In contrast to 2016, we observed socioeconomic inequalities in SHS exposure at outdoor hospitality venues in 2019, being the exposure higher among households whose main earner had a higher education level. Our interaction analysis, however, did not reveal a significant increase in inequalities between survey years. The observed differences in the reported exposure according to education level in 2019 may be attributed to an enhanced awareness of SHS risks particularly among households with higher education level, rather than a real increase in exposure. This hypothesis aligns with a recent study that found no significant disparities in objective SHS exposure33.

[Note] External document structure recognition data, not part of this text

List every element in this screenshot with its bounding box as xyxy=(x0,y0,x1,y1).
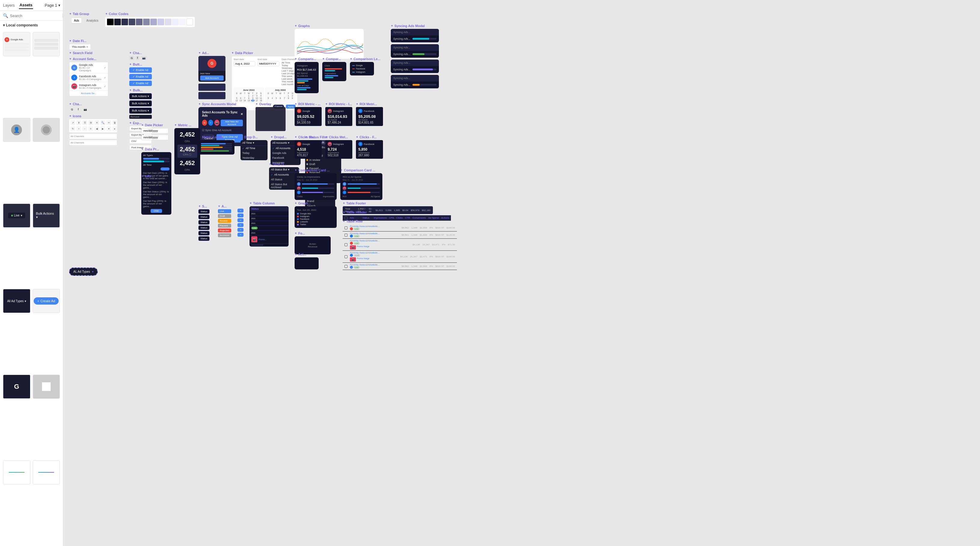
row4-conv: $000.97 xyxy=(435,255,444,258)
component-ad-types[interactable]: All Ad Types ▾ xyxy=(3,289,30,313)
component-avatar[interactable]: 👤 xyxy=(3,118,30,142)
search-field-section: Search Field Account Sele... G Google Ad… xyxy=(69,51,108,97)
bulk-action-2[interactable]: Bulk Actions ▾ xyxy=(129,100,152,107)
action-btn-4[interactable]: + xyxy=(237,223,243,227)
s-btn-6[interactable]: Status xyxy=(199,236,210,241)
account-selector[interactable]: G Google Ads $1.0k • 12 Campaigns ✓ f Fa… xyxy=(69,62,108,97)
component-bulk-actions[interactable]: Bulk Actions ▾ xyxy=(33,204,60,228)
table-header-section: Table Header Ads Status Impressions CPA … xyxy=(343,210,451,221)
bulk-action-3[interactable]: Bulk Actions ▾ xyxy=(129,108,152,114)
close-modal-icon[interactable]: ✕ xyxy=(240,113,243,116)
local-components-header[interactable]: ▾ Local components xyxy=(0,21,63,30)
component-white-square[interactable] xyxy=(33,375,60,399)
tab-assets[interactable]: Assets xyxy=(19,2,33,9)
action-btn-1[interactable]: + xyxy=(237,209,243,213)
table-row-4[interactable]: Proximity://www.somewebsite.... Draft 📷 … xyxy=(343,251,457,263)
table-row-3[interactable]: Proximity://www.somewebsite.... Live 📷 P… xyxy=(343,239,457,251)
chevron-down-icon: ▾ xyxy=(58,3,60,8)
act-label: Act... xyxy=(294,253,319,256)
roi-facebook-card: f Facebook $5,205.08 Ad Spend $14,601.65 xyxy=(356,107,383,126)
component-google-ads-list[interactable]: G Google Ads xyxy=(3,32,30,56)
page-selector[interactable]: Page 1 ▾ xyxy=(45,3,60,8)
sidebar-tabs: Layers Assets Page 1 ▾ xyxy=(0,0,63,11)
tab-layers[interactable]: Layers xyxy=(2,2,15,9)
enable-button-3[interactable]: ✓ Enable Ad xyxy=(129,81,152,86)
clicks-facebook-card: f Facebook 5,850 Impressions 267,680 xyxy=(356,140,383,159)
clicks-google-value: 470,817 xyxy=(297,154,319,157)
header-checkbox[interactable] xyxy=(345,216,347,220)
table-row-2[interactable]: Proximity://www.somewebsite.... Live $6,… xyxy=(343,231,457,239)
sync-avatar-3: 📷 xyxy=(214,119,220,126)
graphs-section: Graphs xyxy=(294,24,364,59)
table-row-1[interactable]: Proximity://www.somewebsite.... Live $6,… xyxy=(343,224,457,231)
row5-spend: $100.00 xyxy=(446,265,455,267)
row3-checkbox[interactable] xyxy=(345,243,347,246)
row2-cpa: 1,348 xyxy=(411,234,417,236)
clicks-facebook-value: 267,680 xyxy=(358,154,380,157)
s-btn-3[interactable]: Status xyxy=(199,220,210,224)
plus-section: + + + + + + xyxy=(237,204,243,237)
component-teal-line-2[interactable] xyxy=(33,460,60,484)
accounts-se-row[interactable]: Accounts Se... xyxy=(70,91,108,96)
dropdown-item-alltime[interactable]: ✓ All Time xyxy=(240,146,267,151)
component-list-items[interactable] xyxy=(33,32,60,56)
row5-name: Proximity://www.somewebsite.... xyxy=(350,264,380,266)
dropdown-item-yesterday[interactable]: Yesterday xyxy=(240,156,267,160)
account-row-instagram[interactable]: 📷 Instagram Ads $1.0k • 5 Campaigns ✓ xyxy=(70,82,108,91)
component-teal-line-1[interactable] xyxy=(3,460,30,484)
syncing-header-2: Syncing Ads... xyxy=(391,44,439,51)
row2-checkbox[interactable] xyxy=(345,234,347,237)
component-g-dark[interactable]: G xyxy=(3,375,30,399)
s-btn-2[interactable]: Status xyxy=(199,215,210,219)
check-icon-3: ✓ xyxy=(104,85,106,88)
s-btn-4[interactable]: Status xyxy=(199,226,210,230)
search-input[interactable] xyxy=(10,14,60,18)
icon-11: − xyxy=(83,126,87,131)
account-row-google[interactable]: G Google Ads $1.0k • 12 Campaigns ✓ xyxy=(70,62,108,73)
row5-checkbox[interactable] xyxy=(345,265,347,268)
add-account-btn[interactable]: Add Account xyxy=(200,75,224,81)
icon-6: 🔍 xyxy=(100,120,105,125)
row1-checkbox[interactable] xyxy=(345,226,347,229)
icon-9: ↻ xyxy=(70,126,75,131)
enable-button[interactable]: ✓ Enable Ad xyxy=(129,67,152,73)
data-picker-label: Data Picker xyxy=(231,51,298,55)
info-ok-btn[interactable]: ONK xyxy=(151,209,162,213)
row2-ctr: 8% xyxy=(430,234,433,236)
enable-button-2[interactable]: ✓ Enable Ad xyxy=(129,74,152,80)
main-canvas[interactable]: Tab Group Ads Analytics Color Codes xyxy=(63,0,980,546)
action-btn-6[interactable]: + xyxy=(237,233,243,237)
clicks1-label: Clicks Me... xyxy=(294,135,321,139)
s-btn-1[interactable]: Status xyxy=(199,209,210,214)
bulk-action-1[interactable]: Bulk Actions ▾ xyxy=(129,93,152,99)
account-row-facebook[interactable]: f Facebook Ads $1.0k • 8 Campaigns ✓ xyxy=(70,73,108,82)
action-btn-2[interactable]: + xyxy=(237,213,243,217)
row3-cpa: 26,347 xyxy=(422,243,430,246)
roi1-label: ROI Metric - ... xyxy=(294,102,321,106)
date-picker-lower-label: Date Picker xyxy=(141,123,169,127)
clicks-google-card: G Google 4,518 Impressions 470,817 xyxy=(294,140,321,159)
action-btn-5[interactable]: + xyxy=(237,228,243,232)
apply-date-button[interactable]: Apply xyxy=(286,105,296,108)
row2-imp: $6,961 xyxy=(402,234,409,236)
date-filter-section: Date Fi... This month ▾ xyxy=(69,39,91,50)
metric-loader-section: Metric Loader xyxy=(199,135,234,154)
comparison2-label: Compar... xyxy=(322,57,346,61)
add-new-account-btn[interactable]: Add New Ad Account xyxy=(221,119,243,126)
status-draft[interactable]: Draft xyxy=(305,162,341,166)
row1-name: Proximity://www.somewebsite.... xyxy=(350,225,380,227)
ad-section: Ad... G Add New Add Account xyxy=(199,51,226,99)
row5-ctr: 8% xyxy=(430,265,433,267)
action-btn-3[interactable]: + xyxy=(237,218,243,222)
component-live-button[interactable]: Live ▾ xyxy=(3,204,30,228)
roi-instagram-card: 📷 Instagram $16,014.93 Ad Spend $7,486.2… xyxy=(325,107,352,126)
search-icon: 🔍 xyxy=(3,13,8,18)
component-g-avatar-dark[interactable] xyxy=(33,118,60,142)
clicks-google-impressions: 4,518 xyxy=(297,147,319,151)
metric-label: Metric ... xyxy=(174,123,200,127)
dropdown-item-today[interactable]: Today xyxy=(240,151,267,156)
s-btn-5[interactable]: Status xyxy=(199,231,210,236)
row4-checkbox[interactable] xyxy=(345,255,347,258)
table-row-5[interactable]: Proximity://www.somewebsite.... Live $6,… xyxy=(343,263,457,270)
component-create-ad[interactable]: + Create Ad xyxy=(33,289,60,313)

Our data, similar to other studies10,34, showed that indoor smoke-free rules at home were less common among households whose main earner had a lower education level, this pattern persisting throughout the survey years and concurring with the socioeconomic inequalities observed in SHS exposure in homes. Less educated parents more likely underestimate the risks of SHS31, and are thus less likely to adopt voluntary smoke-free rules. We did not find significant differences in the adoption of rules at home by household SEP when considering those families who banned both the indoor and outdoor areas. According to a previous study, in Wales, children from poorer families were less likely to report smoke-free rules in cars35. We observed inequalities in the adoption of car smoke-free rules according to household SEP in 2016 but not in 2019, suggesting a decrease of such inequalities.

Limitations

Some limitations to this research should be considered. First, the use of a questionnaire to estimate SHS exposure could lead to potential recall and social desirability biases. However, the questionnaire was designed based on a previous questionnaire used to estimate adult’s exposure to SHS15,16, and that was adapted for children. Also, it was piloted and questions about home exposure were validated using environmental nicotine concentrations as a gold standard36. To reduce recall bias, we asked for exposures during the previous week. Another potential limitation is the use of a repeat cross-sectional design rather than a longitudinal design. However, the limited number of homes re-interviewed in 2019 did not allow us to follow a longitudinal design. Thus, data were weighted to ensure the sample was representative of children’s Spanish population regarding child’s age and sex in 2016 and 201920. Our findings might be limited by residual confounding. However, our analysis considered various potential confounding factors such as sociodemographic characteristics of children (sex and age), respondents (relationship with the child, age, country of birth, and smoking status), and household SEP (education level of home main earner). Finally, our results have limited generalizability to other countries.

This study has however been an opportunity to evaluate changes in the prevalence of SHS exposure in multiple settings and in the adoption of smokefree homes and cars among children, a vulnerable and sensitive population to SHS. Importantly, SHS exposure was evaluated in a nationally representative sample of Spanish children younger than 12 years. Moreover, this study provides information on recent changes in children’s socioeconomic inequalities in SHS exposure and smoke-free rules.

CONCLUSIONS

Our data show SHS exposure continues to be a major health hazard for children, with high prevalences of exposure in several private and public settings both in 2016 and 2019. We observed the reported exposure increased in 2019 at public transport stations and outdoor hospitality venues. Moreover, SHS exposure was reported in child-related venues where smoking is already banned in Spain, such as children’s playgrounds. More enforcement and compliance as well as expanding the number of smoke-free settings covered in the current Spanish legislation should be considered to protect children from the harmful effects of tobacco and denormalize smoking behaviour37. Also, according to our findings, socioeconomic inequalities in SHS exposure have persisted between 2016 and 2019 at home, where children spend most of their time. Thus, evidence-based approaches targeting families with a disadvantaged SEP should be adapted and implemented to promote smoke-free homes38.